Он хлопнул в ладоши и скрылся за дверью. Из-за терема выбежали слуги. Они приняли у близнецов и книжника лошадей да ослика.
Минут через десять на крыльце нарисовался мужик в желтом. Этот был худым и долговязым, а цвет его кожи навевал неприятные ассоциации с гепатитом.
– Не стоим истуканами, гости долгожданные, поднимаемся сюда, – изрек он противным фальцетом. – Князь изволит принять вас незамедлительно. Ждите.
Желтый смылся, оставив послов куковать на крыльце.
Егор переложил резной ларец из левой руки в правую и застыл, как выключенный робот-разрушитель. Неслух смиренно стоял, перекатываясь с носка на пятку и обратно. Темпераментный Иван принялся прохаживаться по мозаичной площадке.
Спустя четверть часа дверь распахнулась и на пороге появился распорядитель в зеленом. Вопреки ожиданиям, лицо его было нормального розового цвета. Да и сам он выглядел обыкновенно, правда, держался как человек, знающий себе цену. Манера видна сразу.

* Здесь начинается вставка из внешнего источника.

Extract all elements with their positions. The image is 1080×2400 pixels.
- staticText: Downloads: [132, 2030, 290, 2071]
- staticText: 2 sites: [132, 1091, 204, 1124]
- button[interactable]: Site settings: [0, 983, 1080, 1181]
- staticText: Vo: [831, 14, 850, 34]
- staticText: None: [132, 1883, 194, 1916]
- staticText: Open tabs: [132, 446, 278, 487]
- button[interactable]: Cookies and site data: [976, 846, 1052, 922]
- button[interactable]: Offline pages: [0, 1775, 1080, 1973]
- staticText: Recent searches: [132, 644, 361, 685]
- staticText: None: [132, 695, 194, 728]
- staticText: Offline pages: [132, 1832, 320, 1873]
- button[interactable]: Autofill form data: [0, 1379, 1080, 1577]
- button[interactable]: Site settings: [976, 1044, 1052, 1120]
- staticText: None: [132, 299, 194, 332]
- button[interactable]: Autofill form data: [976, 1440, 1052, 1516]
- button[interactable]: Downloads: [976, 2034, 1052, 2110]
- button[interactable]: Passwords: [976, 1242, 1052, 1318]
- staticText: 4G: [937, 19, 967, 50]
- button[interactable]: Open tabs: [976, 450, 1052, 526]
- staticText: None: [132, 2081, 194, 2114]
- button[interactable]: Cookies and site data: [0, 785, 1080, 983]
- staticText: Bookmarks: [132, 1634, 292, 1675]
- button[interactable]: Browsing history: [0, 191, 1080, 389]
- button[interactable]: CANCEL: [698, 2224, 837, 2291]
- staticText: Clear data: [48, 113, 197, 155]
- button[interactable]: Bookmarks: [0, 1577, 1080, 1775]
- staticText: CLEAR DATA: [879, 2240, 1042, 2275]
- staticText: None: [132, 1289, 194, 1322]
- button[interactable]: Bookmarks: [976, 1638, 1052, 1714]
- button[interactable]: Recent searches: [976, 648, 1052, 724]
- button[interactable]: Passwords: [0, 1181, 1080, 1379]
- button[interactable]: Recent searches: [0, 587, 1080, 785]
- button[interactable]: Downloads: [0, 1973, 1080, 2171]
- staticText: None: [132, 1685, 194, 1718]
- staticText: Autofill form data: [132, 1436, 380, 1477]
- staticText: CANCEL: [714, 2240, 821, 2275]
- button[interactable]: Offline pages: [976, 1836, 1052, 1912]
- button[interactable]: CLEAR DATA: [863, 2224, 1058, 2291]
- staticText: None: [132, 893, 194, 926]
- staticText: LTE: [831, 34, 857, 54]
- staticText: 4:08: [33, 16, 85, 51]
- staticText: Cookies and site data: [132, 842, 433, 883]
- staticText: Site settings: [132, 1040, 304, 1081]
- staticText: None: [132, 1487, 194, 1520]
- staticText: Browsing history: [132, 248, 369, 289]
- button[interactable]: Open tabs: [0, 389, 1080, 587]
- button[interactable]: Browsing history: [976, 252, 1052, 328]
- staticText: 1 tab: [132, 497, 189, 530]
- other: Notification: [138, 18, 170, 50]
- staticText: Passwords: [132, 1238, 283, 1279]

– Здравствуйте, уважаемые, нечаянно нагрянувшие послы, – дикторским голосом обратился к визитерам зеленый. – Прошу следовать за мной и посрамлять громкость.
– Че? – выдохнул Егор.
– Заткнись, – то ли пояснил, то ли велел Иван.

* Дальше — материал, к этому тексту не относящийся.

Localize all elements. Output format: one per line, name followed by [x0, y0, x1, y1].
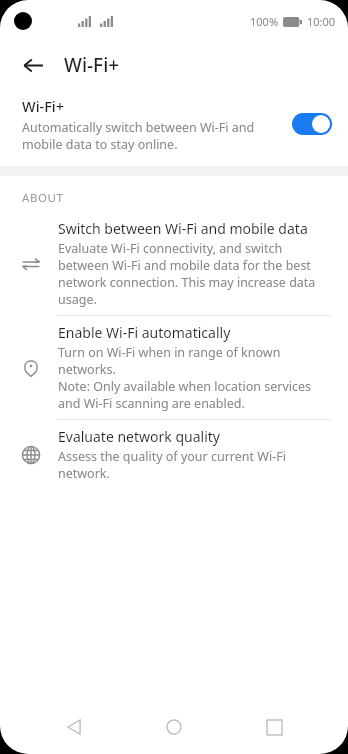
staticText: Evaluate network quality: [58, 427, 220, 446]
button[interactable]: Back: [48, 701, 100, 753]
button[interactable]: Wi-Fi+: [0, 88, 348, 166]
staticText: Automatically switch between Wi-Fi and m…: [22, 119, 282, 152]
staticText: ABOUT: [22, 190, 64, 206]
staticText: Wi-Fi+: [64, 52, 120, 78]
staticText: Switch between Wi-Fi and mobile data: [58, 219, 308, 238]
button[interactable]: Evaluate network quality: [0, 420, 348, 489]
button[interactable]: Switch between Wi-Fi and mobile data: [0, 212, 348, 316]
staticText: Assess the quality of your current Wi-Fi…: [58, 448, 331, 482]
button[interactable]: Enable Wi-Fi automatically: [0, 316, 348, 420]
staticText: 10:00: [307, 14, 336, 29]
button[interactable]: Home: [148, 701, 200, 753]
button[interactable]: Recent apps: [248, 701, 300, 753]
button[interactable]: Wi-Fi+ toggle: [292, 113, 332, 135]
staticText: 100%: [250, 14, 279, 29]
button[interactable]: Back: [13, 45, 53, 85]
staticText: Enable Wi-Fi automatically: [58, 323, 231, 342]
staticText: Wi-Fi+: [22, 96, 65, 116]
staticText: Evaluate Wi-Fi connectivity, and switch …: [58, 240, 331, 308]
staticText: Turn on Wi-Fi when in range of known net…: [58, 344, 331, 412]
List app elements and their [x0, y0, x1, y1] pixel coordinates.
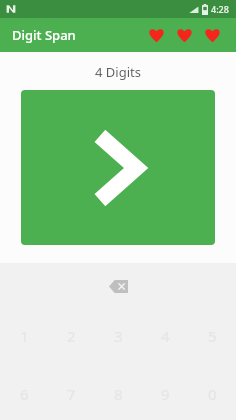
staticText: 5 [208, 326, 217, 343]
button[interactable]: Life 1 [142, 20, 170, 50]
staticText: 0 [208, 384, 217, 401]
staticText: 4:28 [211, 3, 229, 15]
staticText: 2 [67, 326, 76, 343]
staticText: 6 [20, 384, 29, 401]
staticText: 1 [20, 326, 29, 343]
staticText: 4 Digits [0, 63, 236, 81]
staticText: 8 [114, 384, 123, 401]
staticText: Digit Span [12, 26, 76, 44]
staticText: 7 [67, 384, 76, 401]
button[interactable]: Next [21, 90, 215, 245]
button[interactable]: Life 3 [198, 20, 226, 50]
staticText: 3 [114, 326, 123, 343]
staticText: 4 [161, 326, 170, 343]
staticText: 9 [161, 384, 170, 401]
button[interactable]: Life 2 [170, 20, 198, 50]
button[interactable]: Backspace [101, 274, 135, 298]
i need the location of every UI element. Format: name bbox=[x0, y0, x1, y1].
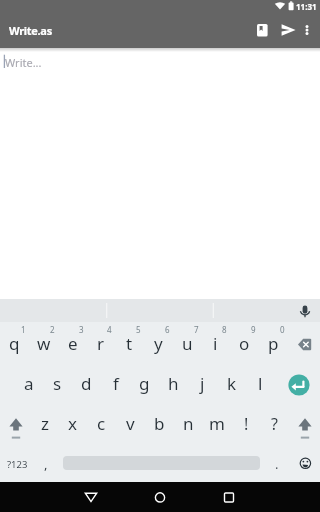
staticText: q bbox=[9, 332, 20, 355]
button[interactable]: p bbox=[259, 323, 288, 363]
staticText: b bbox=[154, 412, 165, 435]
staticText: t bbox=[126, 332, 133, 355]
staticText: g bbox=[139, 372, 150, 395]
button[interactable] bbox=[214, 299, 320, 322]
button[interactable]: w bbox=[29, 323, 58, 363]
staticText: Write... bbox=[5, 55, 42, 70]
button[interactable]: , bbox=[34, 444, 58, 484]
staticText: i bbox=[213, 332, 218, 355]
button[interactable] bbox=[213, 482, 245, 512]
button[interactable]: d bbox=[72, 363, 101, 403]
staticText: 8 bbox=[222, 324, 227, 335]
staticText: ?123 bbox=[7, 458, 28, 471]
staticText: a bbox=[24, 372, 34, 395]
button[interactable]: e bbox=[58, 323, 87, 363]
staticText: p bbox=[268, 332, 279, 355]
staticText: 0 bbox=[280, 324, 285, 335]
button[interactable]: t bbox=[115, 323, 144, 363]
button[interactable]: k bbox=[217, 363, 246, 403]
staticText: v bbox=[126, 412, 135, 435]
staticText: m bbox=[209, 412, 225, 435]
button[interactable]: x bbox=[58, 403, 87, 443]
button[interactable]: ?123 bbox=[0, 444, 34, 484]
button[interactable]: a bbox=[14, 363, 43, 403]
staticText: Write.as bbox=[9, 23, 52, 38]
button[interactable] bbox=[291, 448, 319, 478]
staticText: 3 bbox=[79, 324, 84, 335]
button[interactable]: ? bbox=[260, 404, 289, 444]
staticText: k bbox=[227, 372, 237, 395]
staticText: 7 bbox=[194, 324, 199, 335]
staticText: 9 bbox=[251, 324, 256, 335]
button[interactable]: b bbox=[145, 403, 174, 443]
staticText: , bbox=[44, 455, 48, 473]
button[interactable] bbox=[144, 482, 176, 512]
staticText: . bbox=[275, 455, 279, 473]
staticText: 1 bbox=[21, 324, 26, 335]
button[interactable]: ! bbox=[232, 404, 261, 444]
button[interactable] bbox=[291, 404, 319, 440]
button[interactable] bbox=[276, 18, 300, 42]
button[interactable] bbox=[284, 369, 316, 401]
staticText: w bbox=[37, 332, 51, 355]
staticText: o bbox=[239, 332, 250, 355]
staticText: l bbox=[258, 372, 263, 395]
button[interactable] bbox=[2, 404, 30, 440]
staticText: 11:31 bbox=[296, 1, 317, 12]
staticText: h bbox=[168, 372, 179, 395]
staticText: c bbox=[97, 412, 106, 435]
staticText: 5 bbox=[136, 324, 141, 335]
staticText: r bbox=[97, 332, 105, 355]
button[interactable]: g bbox=[130, 363, 159, 403]
staticText: 2 bbox=[50, 324, 55, 335]
staticText: y bbox=[154, 332, 163, 355]
button[interactable]: . bbox=[265, 444, 289, 484]
button[interactable]: h bbox=[159, 363, 188, 403]
button[interactable]: u bbox=[173, 323, 202, 363]
button[interactable]: z bbox=[30, 403, 59, 443]
button[interactable]: q bbox=[0, 323, 29, 363]
staticText: ! bbox=[244, 413, 249, 435]
staticText: f bbox=[113, 372, 119, 395]
button[interactable]: j bbox=[188, 363, 217, 403]
button[interactable] bbox=[250, 18, 274, 42]
button[interactable]: m bbox=[202, 403, 231, 443]
button[interactable] bbox=[298, 18, 318, 42]
button[interactable]: r bbox=[86, 323, 115, 363]
staticText: 6 bbox=[165, 324, 170, 335]
button[interactable]: f bbox=[101, 363, 130, 403]
button[interactable]: c bbox=[87, 403, 116, 443]
staticText: x bbox=[68, 412, 77, 435]
staticText: z bbox=[41, 412, 49, 435]
button[interactable]: s bbox=[43, 363, 72, 403]
staticText: u bbox=[182, 332, 193, 355]
button[interactable]: l bbox=[246, 363, 275, 403]
button[interactable]: i bbox=[201, 323, 230, 363]
staticText: d bbox=[81, 372, 92, 395]
staticText: e bbox=[68, 332, 78, 355]
button[interactable]: o bbox=[230, 323, 259, 363]
button[interactable] bbox=[290, 324, 320, 364]
staticText: 4 bbox=[107, 324, 112, 335]
staticText: n bbox=[183, 412, 194, 435]
button[interactable]: v bbox=[116, 403, 145, 443]
button[interactable] bbox=[75, 482, 107, 512]
staticText: s bbox=[53, 372, 62, 395]
button[interactable]: n bbox=[174, 403, 203, 443]
staticText: ? bbox=[271, 413, 278, 435]
staticText: j bbox=[200, 372, 205, 395]
button[interactable]: y bbox=[144, 323, 173, 363]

Они проследовали за распорядителем в княжьи палаты. Здесь было богато, а то и роскошно. Только слишком уж эклектично: персиянские ковры соседствовали с костяными поделками с Черного континента, кидайский фарфор перемежался медной посудой закатных стран, стены были увешаны оружием и прочим доспехом совершенно разных стилей и народов. Если у князя была телепередача «Поле чудес», то ее музей выглядел бы именно так.

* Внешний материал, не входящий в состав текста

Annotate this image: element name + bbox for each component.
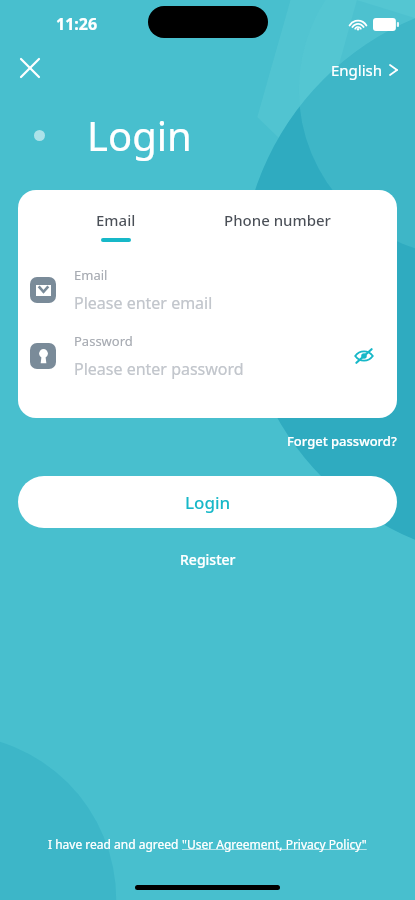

В большом зале, где позолота носила характер чрезмерной, а драгоценные ткани были навалены в чрезвычайном беспорядке, возвышался трон Юрия. Сам князь сидел на алой подушке, а рядом с ним стояли суровый воевода и мудрый советник. Причем оба были широки в плечах, статны, хоть и седы. Князь Близорукий прищурился, отчего его круглое лицо сделалось монгольским, поправил на голове приплюснутую соболью шапку, расправил широкие рукава дорогущего кафтана, расшитого жемчугами, и приготовился слушать.
– Исполать тебе, великий княже, – поклонился Неслух. – Ныне принужден обстоятельствами говорить не как твой верный слуга, а как сопроводитель послов иноземных.
– А то, что имело место в Торчке-на-Дыму, ты видел или в Персиянии испытывал прохладу вод и сладость плодово-овощную? – проговорил Юрий слегка в нос.
– Свидетельствовал событиям страшным и жизнь нашу на долгий срок предопределяющим. Видел подвиг сих двух витязей, оборонивших землю рассейскую от черного зла. Слы…
– Погоди, Неслух, рассказывать, что ты там слышал, – скаламбурил князь. – Если это персиянские послы, то не выходит ли, что Эрэфия спасена исключительно их стараниями? Нешто в нашей земле не осталось богатырей?
– Так они наши, наши, князь-надежа! – горячо затараторил книжник. – Рассеяне.
– И обратно погоди, летописец. – Близорукий нахмурился, поднялся с трона.
Перед близнецами предстал невысокий полный человек с трепещущими ноздрями, который то сжимал, то разжимал кулаки. Губы князя шевелились, и Иван решил, что он считает, чтобы успокоиться.